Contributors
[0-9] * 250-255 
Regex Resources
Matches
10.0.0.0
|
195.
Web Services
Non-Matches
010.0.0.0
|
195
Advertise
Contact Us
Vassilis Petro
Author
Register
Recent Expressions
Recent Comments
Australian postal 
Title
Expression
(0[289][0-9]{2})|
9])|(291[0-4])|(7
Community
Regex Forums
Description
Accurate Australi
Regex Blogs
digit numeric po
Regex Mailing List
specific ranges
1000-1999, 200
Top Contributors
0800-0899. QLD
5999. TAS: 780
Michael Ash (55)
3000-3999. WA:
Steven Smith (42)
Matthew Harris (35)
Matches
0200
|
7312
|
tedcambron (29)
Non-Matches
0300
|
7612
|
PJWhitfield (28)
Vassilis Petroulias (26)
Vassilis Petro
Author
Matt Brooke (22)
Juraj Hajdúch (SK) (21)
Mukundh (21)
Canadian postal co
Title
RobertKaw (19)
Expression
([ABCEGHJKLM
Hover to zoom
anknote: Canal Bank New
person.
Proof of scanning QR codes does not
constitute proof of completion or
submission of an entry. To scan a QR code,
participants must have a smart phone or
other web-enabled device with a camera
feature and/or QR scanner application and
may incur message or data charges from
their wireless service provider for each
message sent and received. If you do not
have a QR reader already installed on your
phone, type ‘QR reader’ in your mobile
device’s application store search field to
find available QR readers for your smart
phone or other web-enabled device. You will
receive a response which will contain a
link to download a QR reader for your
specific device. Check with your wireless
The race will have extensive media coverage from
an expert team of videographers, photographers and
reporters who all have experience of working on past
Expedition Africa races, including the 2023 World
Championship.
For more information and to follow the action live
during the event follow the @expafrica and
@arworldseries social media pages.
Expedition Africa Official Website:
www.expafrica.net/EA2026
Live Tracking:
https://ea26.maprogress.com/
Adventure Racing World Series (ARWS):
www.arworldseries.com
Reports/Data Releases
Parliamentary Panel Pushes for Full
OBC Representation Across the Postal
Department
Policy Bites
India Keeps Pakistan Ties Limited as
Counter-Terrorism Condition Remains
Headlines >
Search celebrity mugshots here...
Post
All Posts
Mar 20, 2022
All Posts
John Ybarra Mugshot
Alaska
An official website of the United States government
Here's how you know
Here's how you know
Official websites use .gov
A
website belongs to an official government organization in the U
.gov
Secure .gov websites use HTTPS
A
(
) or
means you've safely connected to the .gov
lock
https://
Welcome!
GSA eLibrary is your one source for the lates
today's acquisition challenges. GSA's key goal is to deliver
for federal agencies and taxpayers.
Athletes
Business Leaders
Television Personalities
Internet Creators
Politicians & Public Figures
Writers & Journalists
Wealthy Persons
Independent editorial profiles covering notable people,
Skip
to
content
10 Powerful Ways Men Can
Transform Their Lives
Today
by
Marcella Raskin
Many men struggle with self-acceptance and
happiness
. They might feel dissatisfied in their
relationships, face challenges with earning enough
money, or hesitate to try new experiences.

*Assignment*. For every line above with the word "application" in it, make a copy.

*Solution to this problem*.
feature and/or QR scanner application and
device’s application store search field to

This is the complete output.